What you have to do. Return each line of the entries that mentions the word "Lauderhill".

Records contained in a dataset
# # #

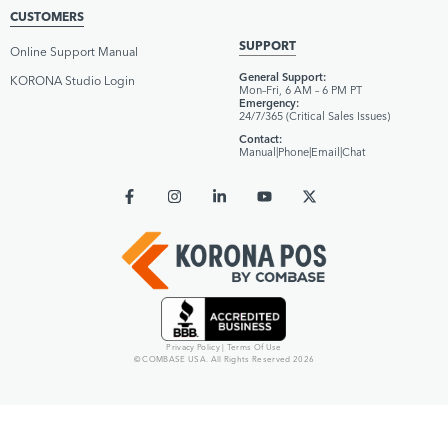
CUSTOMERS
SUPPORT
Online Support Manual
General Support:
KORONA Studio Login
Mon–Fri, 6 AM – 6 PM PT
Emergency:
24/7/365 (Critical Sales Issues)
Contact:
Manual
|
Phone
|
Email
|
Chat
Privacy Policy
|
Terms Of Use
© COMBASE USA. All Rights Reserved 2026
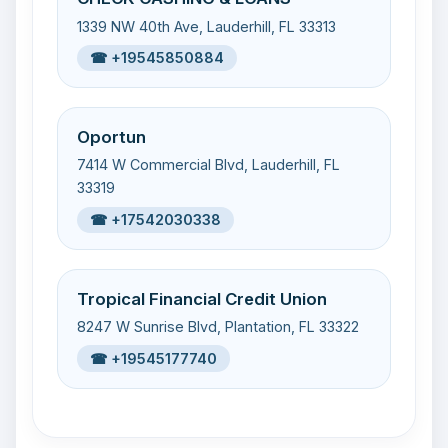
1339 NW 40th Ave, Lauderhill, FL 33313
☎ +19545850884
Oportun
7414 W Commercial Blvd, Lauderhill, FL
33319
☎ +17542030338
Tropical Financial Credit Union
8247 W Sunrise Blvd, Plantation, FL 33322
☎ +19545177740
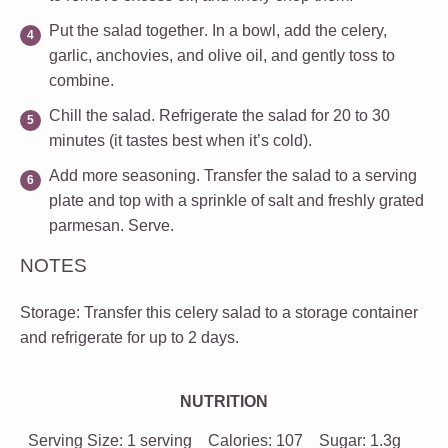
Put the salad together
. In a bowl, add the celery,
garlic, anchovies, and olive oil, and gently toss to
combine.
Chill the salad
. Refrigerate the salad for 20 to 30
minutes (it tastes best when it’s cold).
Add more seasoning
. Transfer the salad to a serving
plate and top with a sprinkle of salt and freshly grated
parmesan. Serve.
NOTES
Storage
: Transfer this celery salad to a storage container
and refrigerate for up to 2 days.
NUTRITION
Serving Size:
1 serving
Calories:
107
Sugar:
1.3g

# # #

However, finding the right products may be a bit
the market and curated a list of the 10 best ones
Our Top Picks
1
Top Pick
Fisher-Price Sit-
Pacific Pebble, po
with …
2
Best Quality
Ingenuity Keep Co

# # #

Solution for this task.
1339 NW 40th Ave, Lauderhill, FL 33313
7414 W Commercial Blvd, Lauderhill, FL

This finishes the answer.